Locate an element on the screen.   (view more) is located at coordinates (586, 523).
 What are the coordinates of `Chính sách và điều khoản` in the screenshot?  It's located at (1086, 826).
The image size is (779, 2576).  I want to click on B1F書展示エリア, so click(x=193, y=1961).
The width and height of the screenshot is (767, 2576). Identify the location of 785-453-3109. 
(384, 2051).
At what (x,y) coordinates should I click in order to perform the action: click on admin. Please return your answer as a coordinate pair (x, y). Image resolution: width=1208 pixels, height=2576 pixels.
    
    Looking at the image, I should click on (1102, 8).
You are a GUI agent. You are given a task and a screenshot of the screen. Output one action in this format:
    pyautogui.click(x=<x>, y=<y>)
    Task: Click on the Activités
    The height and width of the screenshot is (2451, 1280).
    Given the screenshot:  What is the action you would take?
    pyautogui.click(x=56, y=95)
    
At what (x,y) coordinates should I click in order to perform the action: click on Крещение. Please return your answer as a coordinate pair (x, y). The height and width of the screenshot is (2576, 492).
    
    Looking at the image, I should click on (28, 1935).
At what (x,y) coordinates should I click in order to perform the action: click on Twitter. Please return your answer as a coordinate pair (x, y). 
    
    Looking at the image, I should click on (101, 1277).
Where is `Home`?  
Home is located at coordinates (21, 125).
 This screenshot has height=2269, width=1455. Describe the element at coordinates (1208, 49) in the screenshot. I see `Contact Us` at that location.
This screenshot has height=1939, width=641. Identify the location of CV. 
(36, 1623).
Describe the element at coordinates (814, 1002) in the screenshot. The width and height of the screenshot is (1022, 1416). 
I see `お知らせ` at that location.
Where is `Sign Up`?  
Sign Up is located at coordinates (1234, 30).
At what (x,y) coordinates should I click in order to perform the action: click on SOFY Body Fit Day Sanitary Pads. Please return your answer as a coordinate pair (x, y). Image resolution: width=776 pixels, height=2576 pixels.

+ + + +

- WORK TASK -
Give the whole listing again, character for character.

- RESULT BELOW -
Locate an element on the screen.   (view more) is located at coordinates (586, 523).
 What are the coordinates of `Chính sách và điều khoản` in the screenshot?  It's located at (1086, 826).
The image size is (779, 2576).  I want to click on B1F書展示エリア, so click(x=193, y=1961).
The width and height of the screenshot is (767, 2576). Identify the location of 785-453-3109. 
(384, 2051).
At what (x,y) coordinates should I click in order to perform the action: click on admin. Please return your answer as a coordinate pair (x, y). Image resolution: width=1208 pixels, height=2576 pixels.
    
    Looking at the image, I should click on (1102, 8).
You are a GUI agent. You are given a task and a screenshot of the screen. Output one action in this format:
    pyautogui.click(x=<x>, y=<y>)
    Task: Click on the Activités
    The height and width of the screenshot is (2451, 1280).
    Given the screenshot:  What is the action you would take?
    pyautogui.click(x=56, y=95)
    
At what (x,y) coordinates should I click in order to perform the action: click on Крещение. Please return your answer as a coordinate pair (x, y). The height and width of the screenshot is (2576, 492).
    
    Looking at the image, I should click on (28, 1935).
At what (x,y) coordinates should I click in order to perform the action: click on Twitter. Please return your answer as a coordinate pair (x, y). 
    
    Looking at the image, I should click on (101, 1277).
Where is `Home`?  
Home is located at coordinates (21, 125).
 This screenshot has height=2269, width=1455. Describe the element at coordinates (1208, 49) in the screenshot. I see `Contact Us` at that location.
This screenshot has height=1939, width=641. Identify the location of CV. 
(36, 1623).
Describe the element at coordinates (814, 1002) in the screenshot. The width and height of the screenshot is (1022, 1416). 
I see `お知らせ` at that location.
Where is `Sign Up`?  
Sign Up is located at coordinates (1234, 30).
At what (x,y) coordinates should I click in order to perform the action: click on SOFY Body Fit Day Sanitary Pads. Please return your answer as a coordinate pair (x, y). Image resolution: width=776 pixels, height=2576 pixels.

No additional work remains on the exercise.